YOUR OBJECTIVE:
Give back an exact copy of the lines in the records below, from the line that has "Foulard Martine" through the line that has "tahun-tahun sebelumnya. Setelah", and nothing besides.

________________________

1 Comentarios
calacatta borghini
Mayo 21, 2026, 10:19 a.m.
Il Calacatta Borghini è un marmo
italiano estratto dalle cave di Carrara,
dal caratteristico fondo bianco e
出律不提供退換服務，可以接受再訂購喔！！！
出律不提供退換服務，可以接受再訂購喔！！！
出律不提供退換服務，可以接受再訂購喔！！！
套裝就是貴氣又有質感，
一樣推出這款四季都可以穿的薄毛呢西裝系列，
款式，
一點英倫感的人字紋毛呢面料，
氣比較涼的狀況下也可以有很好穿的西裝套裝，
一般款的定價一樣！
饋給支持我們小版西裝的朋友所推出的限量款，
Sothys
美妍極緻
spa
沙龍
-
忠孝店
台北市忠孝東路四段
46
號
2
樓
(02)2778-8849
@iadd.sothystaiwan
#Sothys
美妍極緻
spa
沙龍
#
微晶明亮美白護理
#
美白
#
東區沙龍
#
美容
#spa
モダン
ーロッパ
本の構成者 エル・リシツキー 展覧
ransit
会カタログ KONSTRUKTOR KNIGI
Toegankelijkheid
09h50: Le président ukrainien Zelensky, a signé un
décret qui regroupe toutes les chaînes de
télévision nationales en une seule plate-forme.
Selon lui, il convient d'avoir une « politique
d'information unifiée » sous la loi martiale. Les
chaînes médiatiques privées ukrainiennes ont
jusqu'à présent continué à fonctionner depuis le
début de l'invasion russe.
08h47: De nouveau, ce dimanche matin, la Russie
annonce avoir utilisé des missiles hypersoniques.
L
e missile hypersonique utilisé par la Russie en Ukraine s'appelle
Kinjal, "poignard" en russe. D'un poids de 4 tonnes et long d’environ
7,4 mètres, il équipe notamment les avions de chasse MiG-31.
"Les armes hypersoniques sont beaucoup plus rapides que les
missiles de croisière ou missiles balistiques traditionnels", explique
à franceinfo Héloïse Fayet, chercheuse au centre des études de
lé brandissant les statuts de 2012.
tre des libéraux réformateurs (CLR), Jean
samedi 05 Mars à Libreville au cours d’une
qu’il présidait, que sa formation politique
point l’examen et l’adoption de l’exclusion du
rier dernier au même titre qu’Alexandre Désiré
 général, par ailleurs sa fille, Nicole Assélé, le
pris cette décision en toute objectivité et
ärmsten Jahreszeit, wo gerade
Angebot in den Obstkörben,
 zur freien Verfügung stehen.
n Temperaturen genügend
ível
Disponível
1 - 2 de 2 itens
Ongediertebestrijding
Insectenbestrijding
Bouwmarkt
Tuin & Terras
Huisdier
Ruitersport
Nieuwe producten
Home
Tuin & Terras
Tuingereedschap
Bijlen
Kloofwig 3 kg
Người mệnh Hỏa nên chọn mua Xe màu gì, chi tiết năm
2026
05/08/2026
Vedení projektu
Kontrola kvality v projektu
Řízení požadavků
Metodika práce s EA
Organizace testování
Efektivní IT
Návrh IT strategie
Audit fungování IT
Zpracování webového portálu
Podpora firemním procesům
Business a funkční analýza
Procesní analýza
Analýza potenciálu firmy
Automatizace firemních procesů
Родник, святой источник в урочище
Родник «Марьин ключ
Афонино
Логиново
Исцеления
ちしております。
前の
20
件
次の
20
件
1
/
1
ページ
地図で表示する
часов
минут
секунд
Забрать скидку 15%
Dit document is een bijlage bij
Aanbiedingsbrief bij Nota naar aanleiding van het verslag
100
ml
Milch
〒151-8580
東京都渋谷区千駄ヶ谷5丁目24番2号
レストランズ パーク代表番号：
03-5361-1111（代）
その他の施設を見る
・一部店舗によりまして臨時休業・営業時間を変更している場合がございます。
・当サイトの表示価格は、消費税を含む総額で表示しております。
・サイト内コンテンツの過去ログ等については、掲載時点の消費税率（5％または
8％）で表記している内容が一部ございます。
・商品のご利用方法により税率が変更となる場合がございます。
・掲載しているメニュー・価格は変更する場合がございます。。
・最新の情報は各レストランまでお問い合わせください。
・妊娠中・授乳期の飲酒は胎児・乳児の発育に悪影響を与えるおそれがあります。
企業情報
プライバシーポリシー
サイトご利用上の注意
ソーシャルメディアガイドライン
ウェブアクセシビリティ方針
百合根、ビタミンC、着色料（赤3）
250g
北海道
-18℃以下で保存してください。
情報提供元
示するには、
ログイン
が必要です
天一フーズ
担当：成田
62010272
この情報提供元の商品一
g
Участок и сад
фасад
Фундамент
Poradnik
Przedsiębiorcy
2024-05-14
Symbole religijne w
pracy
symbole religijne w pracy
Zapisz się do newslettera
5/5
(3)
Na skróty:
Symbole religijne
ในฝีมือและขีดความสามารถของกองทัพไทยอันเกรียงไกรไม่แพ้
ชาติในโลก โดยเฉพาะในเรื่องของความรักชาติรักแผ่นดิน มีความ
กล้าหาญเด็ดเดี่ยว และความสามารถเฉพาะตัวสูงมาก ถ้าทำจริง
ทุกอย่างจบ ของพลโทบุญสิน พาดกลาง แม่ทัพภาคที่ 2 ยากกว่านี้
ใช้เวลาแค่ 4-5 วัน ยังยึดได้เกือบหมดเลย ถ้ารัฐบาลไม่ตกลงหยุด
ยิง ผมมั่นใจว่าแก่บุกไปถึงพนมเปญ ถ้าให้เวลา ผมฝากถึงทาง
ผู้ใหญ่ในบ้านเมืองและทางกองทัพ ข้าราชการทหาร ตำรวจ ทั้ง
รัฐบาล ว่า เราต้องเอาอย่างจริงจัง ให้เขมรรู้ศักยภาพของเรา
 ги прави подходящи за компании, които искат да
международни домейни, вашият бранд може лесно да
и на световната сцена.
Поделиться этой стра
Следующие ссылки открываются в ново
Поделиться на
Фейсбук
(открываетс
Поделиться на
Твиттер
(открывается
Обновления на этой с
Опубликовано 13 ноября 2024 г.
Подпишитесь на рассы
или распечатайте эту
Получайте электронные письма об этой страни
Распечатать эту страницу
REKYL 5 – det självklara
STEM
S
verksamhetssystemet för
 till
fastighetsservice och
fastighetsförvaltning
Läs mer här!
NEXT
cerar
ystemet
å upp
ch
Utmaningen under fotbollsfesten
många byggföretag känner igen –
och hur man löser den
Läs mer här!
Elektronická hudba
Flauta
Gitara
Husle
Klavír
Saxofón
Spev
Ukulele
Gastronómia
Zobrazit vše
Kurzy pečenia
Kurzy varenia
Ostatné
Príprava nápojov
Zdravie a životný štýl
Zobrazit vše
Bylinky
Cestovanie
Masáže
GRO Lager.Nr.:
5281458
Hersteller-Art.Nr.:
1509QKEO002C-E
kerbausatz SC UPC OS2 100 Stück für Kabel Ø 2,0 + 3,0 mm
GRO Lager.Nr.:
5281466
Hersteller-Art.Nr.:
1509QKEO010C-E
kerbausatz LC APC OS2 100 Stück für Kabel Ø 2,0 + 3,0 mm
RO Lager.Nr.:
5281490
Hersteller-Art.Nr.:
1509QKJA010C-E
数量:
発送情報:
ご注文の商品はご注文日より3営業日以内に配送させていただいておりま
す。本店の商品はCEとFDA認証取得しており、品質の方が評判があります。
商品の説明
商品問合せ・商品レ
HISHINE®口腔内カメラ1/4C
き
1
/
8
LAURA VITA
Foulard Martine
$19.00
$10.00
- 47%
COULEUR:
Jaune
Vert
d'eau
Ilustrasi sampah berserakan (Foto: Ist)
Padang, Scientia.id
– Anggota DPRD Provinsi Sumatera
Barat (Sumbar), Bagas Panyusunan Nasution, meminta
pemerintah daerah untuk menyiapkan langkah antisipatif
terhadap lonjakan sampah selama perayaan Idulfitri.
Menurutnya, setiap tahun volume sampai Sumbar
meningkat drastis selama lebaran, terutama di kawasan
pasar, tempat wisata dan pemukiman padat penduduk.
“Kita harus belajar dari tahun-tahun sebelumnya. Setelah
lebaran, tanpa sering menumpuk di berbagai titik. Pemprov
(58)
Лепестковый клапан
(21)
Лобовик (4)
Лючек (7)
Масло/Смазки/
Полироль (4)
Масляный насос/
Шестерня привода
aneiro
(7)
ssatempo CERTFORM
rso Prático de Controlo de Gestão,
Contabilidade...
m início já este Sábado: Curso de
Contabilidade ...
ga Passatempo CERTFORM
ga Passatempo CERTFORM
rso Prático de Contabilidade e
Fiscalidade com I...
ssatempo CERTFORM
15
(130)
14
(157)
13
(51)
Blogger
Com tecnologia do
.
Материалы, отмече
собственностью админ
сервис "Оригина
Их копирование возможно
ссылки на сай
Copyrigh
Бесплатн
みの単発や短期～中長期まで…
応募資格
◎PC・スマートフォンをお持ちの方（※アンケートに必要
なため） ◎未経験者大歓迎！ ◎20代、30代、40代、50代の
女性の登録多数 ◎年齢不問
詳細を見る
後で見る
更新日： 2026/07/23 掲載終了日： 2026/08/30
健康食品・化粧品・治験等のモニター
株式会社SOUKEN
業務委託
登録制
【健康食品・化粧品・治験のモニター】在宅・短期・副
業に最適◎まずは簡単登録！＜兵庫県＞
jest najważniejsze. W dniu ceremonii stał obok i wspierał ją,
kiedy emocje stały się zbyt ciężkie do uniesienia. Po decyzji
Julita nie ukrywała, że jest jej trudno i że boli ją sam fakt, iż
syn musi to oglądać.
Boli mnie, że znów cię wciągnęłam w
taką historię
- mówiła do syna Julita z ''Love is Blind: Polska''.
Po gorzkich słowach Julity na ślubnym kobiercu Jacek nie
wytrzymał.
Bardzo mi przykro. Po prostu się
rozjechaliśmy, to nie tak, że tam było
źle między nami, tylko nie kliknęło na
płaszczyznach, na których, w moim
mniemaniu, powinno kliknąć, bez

________________________

SOLUTION:
Foulard Martine
$19.00
$10.00
- 47%
COULEUR:
Jaune
Vert
d'eau
Ilustrasi sampah berserakan (Foto: Ist)
Padang, Scientia.id
– Anggota DPRD Provinsi Sumatera
Barat (Sumbar), Bagas Panyusunan Nasution, meminta
pemerintah daerah untuk menyiapkan langkah antisipatif
terhadap lonjakan sampah selama perayaan Idulfitri.
Menurutnya, setiap tahun volume sampai Sumbar
meningkat drastis selama lebaran, terutama di kawasan
pasar, tempat wisata dan pemukiman padat penduduk.
“Kita harus belajar dari tahun-tahun sebelumnya. Setelah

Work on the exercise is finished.